Un repère d’environ six semaines est parfois évoqué, notamment pour la période sans appui, mais il ne s’agit pas d’une règle universelle. Une fracture du plateau tibial, une réparation ligamentaire, une reconstruction chirurgicale ou un problème vasculaire peuvent modifier complètement le protocole. Dans certains cas, les mobilisations commencent plus tôt, tandis que l’appui reste interdit plus longtemps.
Respectez les consignes données lors de votre sortie ou de votre consultation :
- N’appuyez pas sur la jambe tant que le chirurgien ou le médecin ne vous y autorise pas.
- Utilisez les béquilles comme indiqué, sans poser le pied par réflexe.
- Gardez la jambe dans la position prescrite et ne retirez pas l’attelle pour dormir ou vous déplacer sans accord médical.
- Surveillez la peau sous les sangles, autour du plâtre et au niveau du talon.
- Signalez une douleur inhabituelle, des fourmillements, une perte de sensibilité, un pied froid ou un gonflement qui augmente rapidement.
Une attelle trop serrée peut comprimer la peau et gêner la circulation. À l’inverse, une attelle mal positionnée peut laisser le genou bouger alors qu’il doit rester protégé. En cas de doute, ne modifiez pas vous-même le réglage : contactez l’équipe qui vous suit.
Comment se déroule la rééducation avec le kinésithérapeute ?
La kinésithérapie commence selon la stabilité du genou, la cicatrisation et les éventuelles opérations. Elle ne suit pas un calendrier identique pour tous les patients. Le kinésithérapeute travaille en lien avec le chirurgien afin de respecter les amplitudes autorisées, le niveau d’appui et la protection des réparations.
La première phase vise surtout à contrôler la douleur et le gonflement, tout en évitant que les muscles ne fondent pendant l’immobilisation. Des mouvements de cheville, des contractions musculaires douces et des exercices respiratoires peuvent être proposés, si le protocole le permet.
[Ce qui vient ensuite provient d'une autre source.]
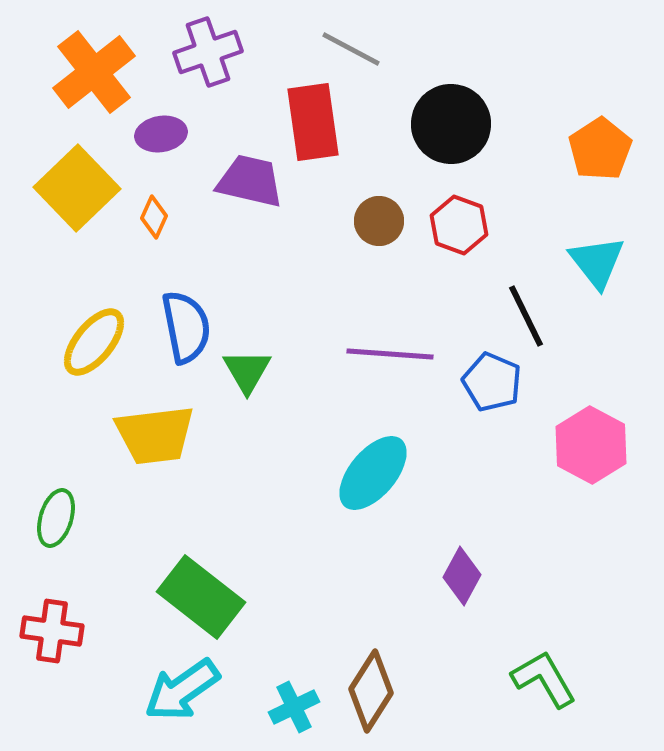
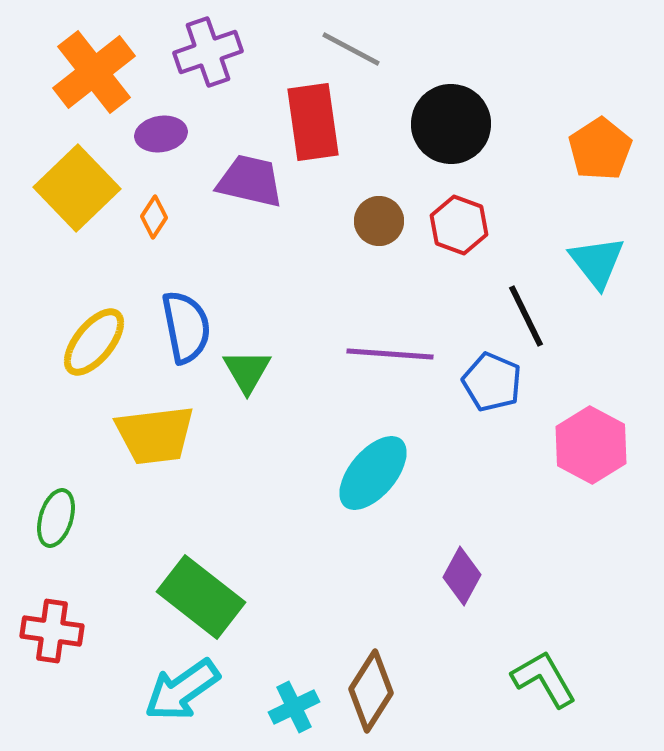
orange diamond: rotated 9 degrees clockwise
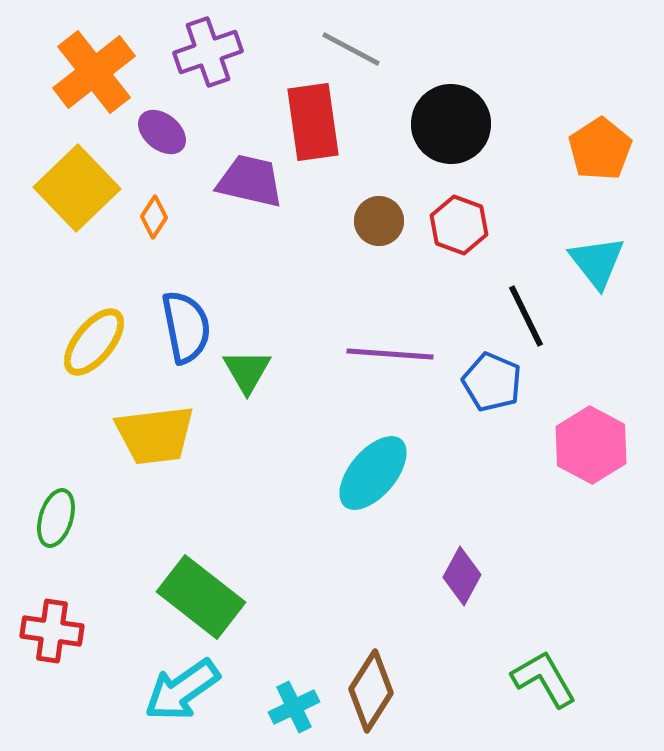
purple ellipse: moved 1 px right, 2 px up; rotated 48 degrees clockwise
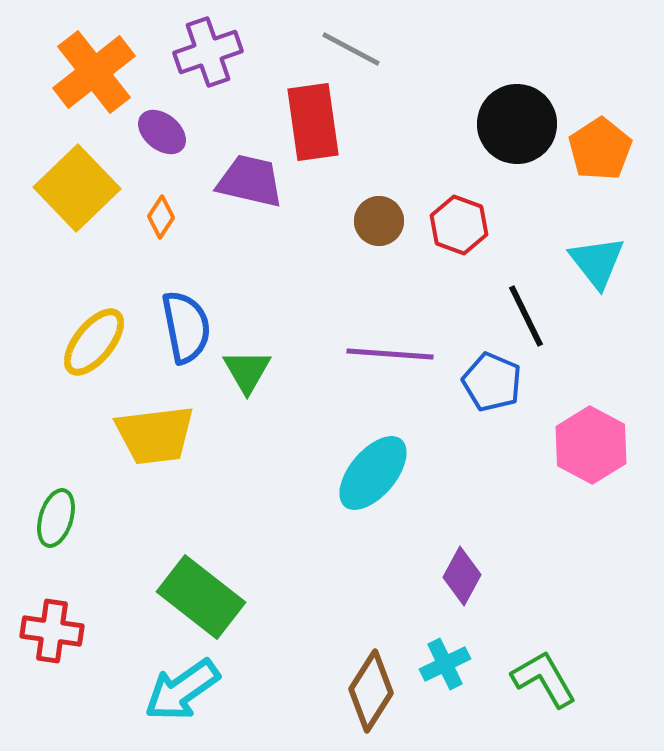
black circle: moved 66 px right
orange diamond: moved 7 px right
cyan cross: moved 151 px right, 43 px up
Le quadriceps est particulièrement surveillé, car il perd rapidement de la force lorsque le genou reste immobile.
La deuxième phase introduit progressivement la mobilité, puis le renforcement. Le kinésithérapeute peut travailler la flexion et l’extension dans une amplitude précise, avant d’ajouter des exercices pour le quadriceps, les muscles de la hanche et les muscles qui contrôlent la jambe. Chaque exercice doit rester maîtrisé. Forcer pour gagner quelques degrés peut irriter l’articulation ou compromettre une réparation récente.
La dernière phase prépare le retour aux gestes du quotidien, au travail, puis aux efforts propres au sport. Elle comprend généralement :
- Le transfert du poids du corps et la reprise progressive de l’appui.
- Le travail de l’équilibre et de la proprioception, c’est-à-dire la capacité à sentir la position du genou.
- La montée et la descente des escaliers, les changements de direction et les mouvements fonctionnels.
- Le renforcement nécessaire pour courir, sauter ou reprendre une activité professionnelle exigeante.
La régularité compte davantage que l’intensité. Ne changez pas les exercices, le nombre de répétitions ou la durée des séances sans validation médicale. Arrêtez l’exercice et demandez conseil en cas de douleur inhabituelle, de gonflement important ou de sensation d’instabilité.
Quel délai avant de marcher, conduire ou reprendre le sport ?
La marche, la conduite et le sport ne reprennent pas au même moment. La marche dépend d’abord de l’appui autorisé, puis de la capacité à contrôler la jambe sans douleur ni dérobement. Les béquilles sont abandonnées progressivement, lorsque le genou reste stable et que la force revient.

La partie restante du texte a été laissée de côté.